ANTH 102 - Cultural Anthropology

Human beings across the globe live and work according to different values and beliefs. Students will develop the tools for acquiring knowledge, awareness, and appreciation of cultural differences, and in turn enhance their abilities to interact across cultures. The course accomplishes these aims by examining the relationship between individuals and their communities, and the dynamics of ritual, religious, political, and social life in different parts of the world. Units 3 

ANTH 102H - Honors Cultural Anthropology

Anthropology is the holistic science of the human condition, and professional anthropologists engage in experiential, empirical and humanistic research. Cultural diversity and change are explored through the anthropological techniques of immersion (ethnographic fieldwork) and cross-cultural analysis. In-depth and comparative analysis of critical issues may include transnational migration, ethnic nationalism, racism, changing and clashing views on gender and sexuality, indigenous peoples’ rights, religious fundamentalism, genocide, war, hunger, famine and cultural and economic dimensions of globalization. The specific topic varies from year to year. (Requisite: Honors Students) Units 3 

ANTH 103 - Archaeology and the Human Past

Archaeology is the study of the human past, from the origin of our species through to the development of modern, industrial states by means of the physical remains of past human behavior. In studying the past, archaeology seeks to explain how we, as modern humans, came to be. This course investigates how archaeologists study the past, explains how human society has changed over time, and presents an overview of world prehistory. Specific topics include the evolution of modern humans, the peopling of the world, the development of agriculture, the rise of state-level societies and associated social technologies such as writing and urbanism. Case studies will be used throughout to demonstrate how archaeological research is conducted and how archaeologists use their research to formulate explanations of the past that have relevance for the present. Units 3

ANTH 104 - Language and Linguistics

Language has a crucial role in our lives as a functional system of human communication. Language is central to our cultures and societies. This course provides an introduction to the field of linguistics. It considers both how language is described and analyzed by linguists and how evidence from language can shed light on a variety of social, cultural, and cognitive phenomena. The course provides an orientation both to human language and the field of linguistics. It introduces the languages of the world, how languages have been described, the diversity in language structure, the issue of language endangerment and death, and the efforts to document and preserve the world’s languages, among other topics.

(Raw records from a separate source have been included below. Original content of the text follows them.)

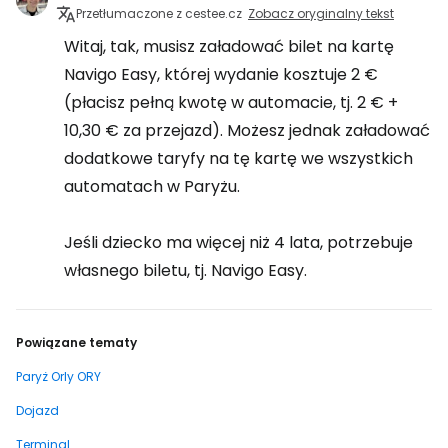
Przetłumaczone z cestee.cz
Zobacz oryginalny tekst
Witaj, tak, musisz załadować bilet na kartę
Navigo Easy, której wydanie kosztuje 2 €
(płacisz pełną kwotę w automacie, tj. 2 € +
10,30 € za przejazd). Możesz jednak załadować
dodatkowe taryfy na tę kartę we wszystkich
automatach w Paryżu.
Jeśli dziecko ma więcej niż 4 lata, potrzebuje
własnego biletu, tj. Navigo Easy.
Powiązane tematy
Paryż Orly ORY
Dojazd
Terminal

ANTH 151H - Honors First Year Seminar: Exploring Food, Drink, and Place

This course introduces students to the relations between food, drink and place. Food production, circulation and consumption will be examined critically through examining their local and global import and the assumptions that inform different food systems. Alternatives to industrialized food will be explored through both organic foods and the slow food revolution. Other themes to be examined will be food and identity, social class and gender in particular.  Students will have the opportunity to sample diverse cuisines and to discuss their relation to both place and culture. Field trips will be taken to the Rochester Public Market and to various Rochester urban gardens.